18 de noviembre de 2016

Las cervezas que no tomaba antes

Odio tener tiempo libre.
Odio tener tiempo libre, porque es en esas horas ociosas cuando, observando con la misma atención una pared como mi semidesintegrado reflejo en el espejo, me planteo ciertas cuestion -banales, por descontado, en su mayoría, pues el propio pensar cómo o si puedo ser feliz me lleva, a su vez, a no serlo (indago si la filosofía predispone sus bases en eso, en un pesimismo perpetuo que conduce a la búsqueda de una respuesta frecuentemente inexistente que lo cese).
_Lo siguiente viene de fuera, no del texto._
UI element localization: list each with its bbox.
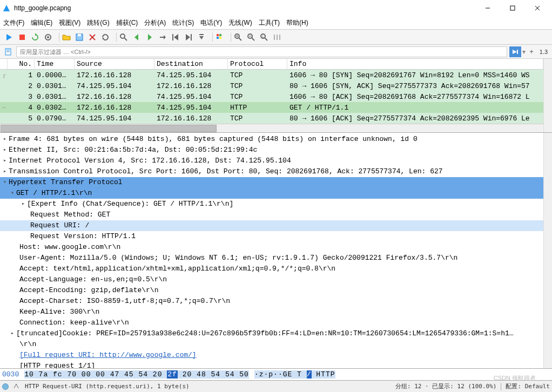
- capture-options-icon[interactable]: [42, 31, 54, 43]
- tree-request-version[interactable]: Request Version: HTTP/1.1: [0, 231, 543, 242]
- packet-list-header[interactable]: No. Time Source Destination Protocol Inf…: [0, 59, 543, 70]
- hex-pane[interactable]: 0030 10 7a fc 70 00 00 47 45 54 20 2f 20…: [0, 368, 552, 380]
- zoom-reset-icon[interactable]: 1: [258, 31, 270, 43]
- tree-accept-language[interactable]: Accept-Language: en-us,en;q=0.5\r\n: [0, 274, 543, 285]
- svg-point-15: [120, 34, 125, 38]
- tree-get-line[interactable]: ▾GET / HTTP/1.1\r\n: [0, 188, 543, 199]
- tree-accept-encoding[interactable]: Accept-Encoding: gzip,deflate\r\n: [0, 285, 543, 296]
- packet-row[interactable]: →40.0302…172.16.16.12874.125.95.104HTTPG…: [0, 102, 543, 113]
- tree-crlf[interactable]: \r\n: [0, 339, 543, 350]
- go-back-icon[interactable]: [131, 31, 143, 43]
- status-field-info: HTTP Request-URI (http.request.uri), 1 b…: [25, 383, 391, 390]
- maximize-button[interactable]: [500, 0, 525, 16]
- menu-analyze[interactable]: 分析(A): [144, 18, 166, 28]
- svg-line-37: [252, 38, 254, 40]
- tree-host[interactable]: Host: www.google.com\r\n: [0, 242, 543, 253]
- svg-rect-30: [219, 37, 221, 39]
- find-icon[interactable]: [118, 31, 130, 43]
- packet-row[interactable]: 30.0301…172.16.16.12874.125.95.104TCP160…: [0, 91, 543, 102]
- capture-icon[interactable]: [13, 382, 21, 391]
- menu-tools[interactable]: 工具(T): [259, 18, 280, 28]
- packet-list-body[interactable]: ┌10.0000…172.16.16.12874.125.95.104TCP16…: [0, 70, 543, 124]
- tree-user-agent[interactable]: User-Agent: Mozilla/5.0 (Windows; U; Win…: [0, 253, 543, 263]
- zoom-out-icon[interactable]: [245, 31, 257, 43]
- reload-icon[interactable]: [99, 31, 111, 43]
- tree-keep-alive[interactable]: Keep-Alive: 300\r\n: [0, 307, 543, 317]
- vertical-scrollbar[interactable]: [543, 59, 552, 132]
- packet-details-pane: ▸Frame 4: 681 bytes on wire (5448 bits),…: [0, 133, 552, 368]
- tree-scrollbar[interactable]: [543, 133, 552, 368]
- packet-row[interactable]: 20.0301…74.125.95.104172.16.16.128TCP80 …: [0, 80, 543, 91]
- tree-accept-charset[interactable]: Accept-Charset: ISO-8859-1,utf-8;q=0.7,*…: [0, 296, 543, 307]
- menu-stats[interactable]: 统计(S): [172, 18, 194, 28]
- close-file-icon[interactable]: [86, 31, 98, 43]
- col-header-source[interactable]: Source: [75, 59, 154, 69]
- tree-ethernet[interactable]: ▸Ethernet II, Src: 00:21:6a:5b:7d:4a, Ds…: [0, 145, 543, 156]
- version-label: 1.3: [537, 49, 550, 55]
- zoom-in-icon[interactable]: [232, 31, 244, 43]
- tree-ip[interactable]: ▸Internet Protocol Version 4, Src: 172.1…: [0, 156, 543, 166]
- svg-marker-0: [3, 5, 10, 11]
- menu-wireless[interactable]: 无线(W): [228, 18, 252, 28]
- packet-row[interactable]: 50.0790…74.125.95.104172.16.16.128TCP80 …: [0, 113, 543, 124]
- menu-file[interactable]: 文件(F): [3, 18, 24, 28]
- menu-view[interactable]: 视图(V): [59, 18, 80, 28]
- svg-line-40: [265, 38, 267, 40]
- tree-full-uri[interactable]: [Full request URI: http://www.google.com…: [0, 350, 543, 361]
- go-forward-icon[interactable]: [144, 31, 156, 43]
- tree-request-1-1[interactable]: [HTTP request 1/1]: [0, 361, 543, 368]
- menu-help[interactable]: 帮助(H): [286, 18, 308, 28]
- svg-rect-27: [217, 34, 219, 36]
- tree-expert-info[interactable]: ▸[Expert Info (Chat/Sequence): GET / HTT…: [0, 199, 543, 209]
- tree-tcp[interactable]: ▸Transmission Control Protocol, Src Port…: [0, 166, 543, 177]
- open-file-icon[interactable]: [60, 31, 72, 43]
- minimize-button[interactable]: [475, 0, 500, 16]
- col-header-proto[interactable]: Protocol: [228, 59, 287, 69]
- svg-rect-6: [19, 35, 25, 40]
- svg-rect-28: [219, 34, 221, 36]
- packet-row[interactable]: ┌10.0000…172.16.16.12874.125.95.104TCP16…: [0, 70, 543, 80]
- menu-telephony[interactable]: 电话(Y): [200, 18, 222, 28]
- stop-capture-icon[interactable]: [16, 31, 28, 43]
- go-first-icon[interactable]: [170, 31, 181, 43]
- jump-icon[interactable]: [157, 31, 169, 43]
- col-header-info[interactable]: Info: [287, 59, 543, 69]
- tree-frame[interactable]: ▸Frame 4: 681 bytes on wire (5448 bits),…: [0, 134, 543, 145]
- col-header-dest[interactable]: Destination: [154, 59, 228, 69]
- hex-offset: 0030: [2, 370, 19, 379]
- resize-columns-icon[interactable]: [271, 31, 283, 43]
- tree-accept[interactable]: Accept: text/html,application/xhtml+xml,…: [0, 263, 543, 274]
- svg-marker-20: [164, 35, 166, 39]
- display-filter-input[interactable]: [16, 46, 507, 57]
- toolbar: 1: [0, 30, 552, 45]
- tree-request-method[interactable]: Request Method: GET: [0, 209, 543, 220]
- tree-request-uri[interactable]: Request URI: /: [0, 220, 543, 231]
- status-profile[interactable]: 配置: Default: [506, 382, 550, 390]
- bookmark-filter-icon[interactable]: [2, 46, 14, 58]
- col-header-no[interactable]: No.: [8, 59, 35, 69]
- menu-go[interactable]: 跳转(G): [87, 18, 109, 28]
- svg-line-34: [239, 38, 241, 40]
- apply-filter-button[interactable]: [509, 46, 521, 57]
- app-icon: [2, 4, 11, 12]
- horizontal-scrollbar[interactable]: [0, 124, 543, 132]
- restart-capture-icon[interactable]: [29, 31, 41, 43]
- tree-connection[interactable]: Connection: keep-alive\r\n: [0, 317, 543, 328]
- colorize-icon[interactable]: [214, 31, 226, 43]
- svg-marker-17: [134, 34, 138, 40]
- tree-cookie[interactable]: ▸[truncated]Cookie: PREF=ID=257913a938e6…: [0, 328, 543, 339]
- start-capture-icon[interactable]: [3, 31, 15, 43]
- menu-capture[interactable]: 捕获(C): [116, 18, 138, 28]
- save-file-icon[interactable]: [73, 31, 85, 43]
- col-header-time[interactable]: Time: [35, 59, 75, 69]
- svg-marker-22: [174, 34, 178, 40]
- go-last-icon[interactable]: [183, 31, 194, 43]
- protocol-tree[interactable]: ▸Frame 4: 681 bytes on wire (5448 bits),…: [0, 133, 543, 368]
- expert-led-icon[interactable]: [2, 383, 9, 390]
- auto-scroll-icon[interactable]: [196, 31, 207, 43]
- close-button[interactable]: [525, 0, 550, 16]
- window-title: http_google.pcapng: [14, 4, 475, 12]
- tree-http[interactable]: ▾Hypertext Transfer Protocol: [0, 177, 543, 188]
- menu-edit[interactable]: 编辑(E): [31, 18, 52, 28]
- add-filter-button[interactable]: ＋: [527, 47, 536, 56]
Contradictorio, como siempre. No nací para estar ajustada a la sociedad, para ser adecuada para otros o, incluso, para mí misma. Simplemente, no puedo esperarlo.
No puedo esperarlo, al igual que tampoco puedo pretenderlo.
Sí puedo desearlo, pedir que todo volviese a las cervezas que no tomaba antes, a esos meses no tan lejanos en los que eran otros los que necesitaban ese zumo de cebada tan socialmente explotado. Yo solo me sentaba, y sonreía, sin requerir hablar de cosas especialmente importantes para sentir que todo aquello tenía sentido.
Las cervezas que no tomaba antes... Cuando aún estaba convencida de que me podía comer el mundo, de que podía hacer lo que quisiera y de que todo podía conseguirlo con esfuerzo; cuando no creía necesitar amueblar mis ideas, pues siempre quedaría un espacio para ellas; cuando con todas mis fuerzas creía que el mundo todavía podía ser aséptico –y si no lo era, yo podía darle un buen lavado. Sin embargo, en estos últimos tiempos parece que todo se ha dado la vuelta. Como si el Leviatán le hubiese dado una patada a mi vida y ahora no supiese donde quedan los pies, la cabeza, el este o el oeste. Muchos dirían que estoy madurando, mientras yo pienso que, si este es el precio a pagar, prefiero no comprarlo.
Definitivamente, nada es como antes. No sé qué está ocurriendo últimamente que tengo la sensación de que la vida se está ensañando; de que no deja de pegarme puñetazos; de que ha cerrado mis puertas y ventanas, se ha tragado la llave y ha corrido hasta que no pueda yo verla. Lo que antes me hacía feliz ya no me provoca ni ilusiones. No puedo compadecerme de mí misma, no puedo quejarme de haberme emocionado y que luego todo fuera mentira, ya que:
  1. Ya no me predispongo al engaño.
  2. Ya no siento ilusión alguna.
No me gusta ser testigo de tal revelamiento, de que el mundo ya no es un camino lleno de posibilidades, sino un sendero recto y homogéneo, sin salidas o desviaciones, rodeado de pies que te devuelven a él a patadas en cuanto te intentas apartar.
Aún así, aquí sigo yo, contradictoria, caminando por el borde, deseando ser capaz de poder ir por el centro del camino y, al mismo tiempo, rogando que éste no fuera así.
Y me pregunto dónde quedaron esos mundos asépticos, tan llenos de mi juventud y de ganas de ser grande. Me pregunto dónde quedaron las cervezas que no tomaba antes. Me pregunto si todo esto serán cuestiones banales, o si todo es, en realidad, fruto de mi tiempo libre, el mismo que no tenía antes.